By integrating scenic vistas with her hand-made ceramic fragments, de Wit suggests how nature has shaped our contemporary municipal environs. Her material juxtapositions manifest the concept of nature as a forged commodity, constructed and romanticized through designed environments such as parks, resorts and gardens. The superficial integration of the natural world into our urban landscape has in turn augmented our experience of nature itself. These fabrications of “nature” become sterile interactions experienced through man-made environments and manufactured locales.
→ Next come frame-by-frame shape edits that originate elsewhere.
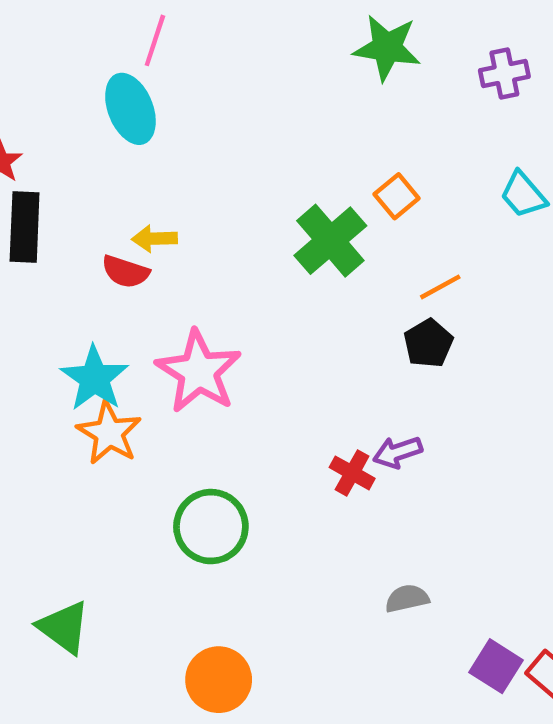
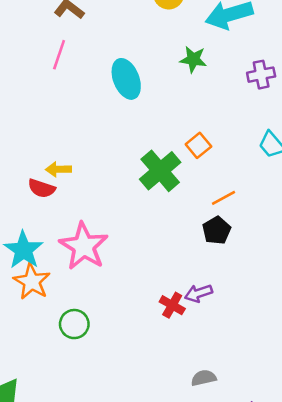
green star: (387, 48) -> (193, 59), size x0.7
cyan ellipse: (130, 109) -> (126, 79), moved
green circle: (211, 527) -> (74, 324), moved, size x0.7

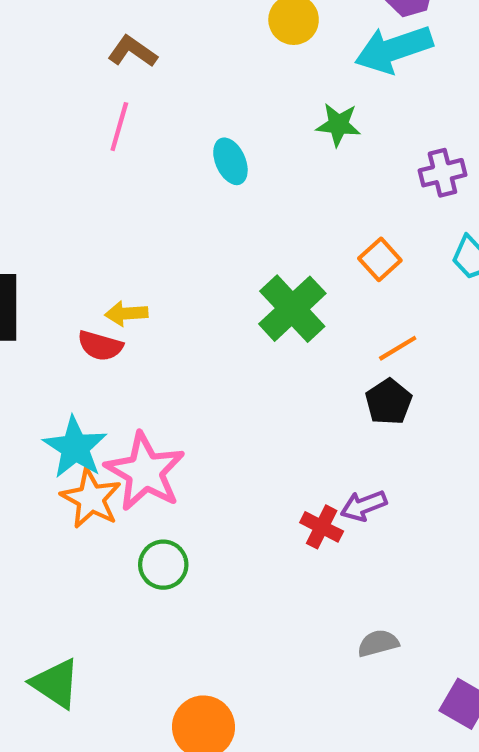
purple cross: (261, 75) -> (442, 173), moved
cyan ellipse: (126, 79) -> (230, 161), size x0.7
orange square: (198, 145) -> (380, 259), moved
pink star: (84, 246) -> (145, 472), moved

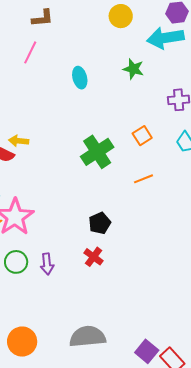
brown L-shape: (132, 51) -> (42, 18), turned 130
black pentagon: (389, 402) -> (100, 223), moved
purple arrow: (364, 506) -> (47, 264), moved, turned -85
gray semicircle: (378, 643) -> (88, 337), moved, size x1.8

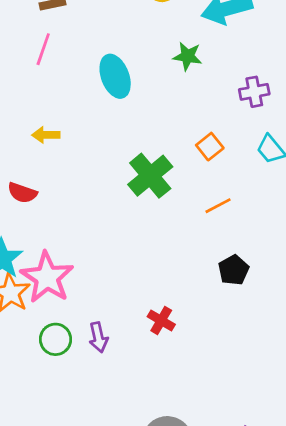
cyan ellipse: (80, 78) -> (115, 76), size x1.4
yellow arrow: (19, 141) -> (46, 135), moved
black pentagon: (100, 223) -> (234, 270), moved

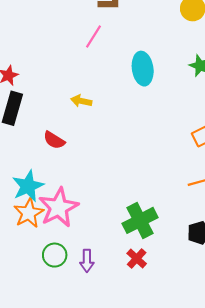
green cross: (150, 176) -> (140, 220), moved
The title of this exhibition refers to Carol Kramer’s 1977 article “Pots and Peoples”. Kramer, a leading figure in ethno-archeology, posits that “ethnicity is a complex social identity that does not generally leave clear markers in the archaeological record”, a statement which acts as a catalyst for de Wit’s oeuvre. The artist’s fabricated remnants play homage to Kramer’s sentiment that archeological discoveries signify diverse and complex notions of economy and locale, as opposed to assuming a more static idea of culture. De Wit’s ceramic components reference contemporary architecture as well as evoking the ancient and historicized. Ultimately, her collaged aesthetic fuses modern and traditional materials to concoct a meta-archeological compendium of our modern world. By providing only pieces of a whole, the artist shifts between historical purveyor and visual trickster, leaving us to imagine not only her conjured histories, but also how others will eventually imagine ours.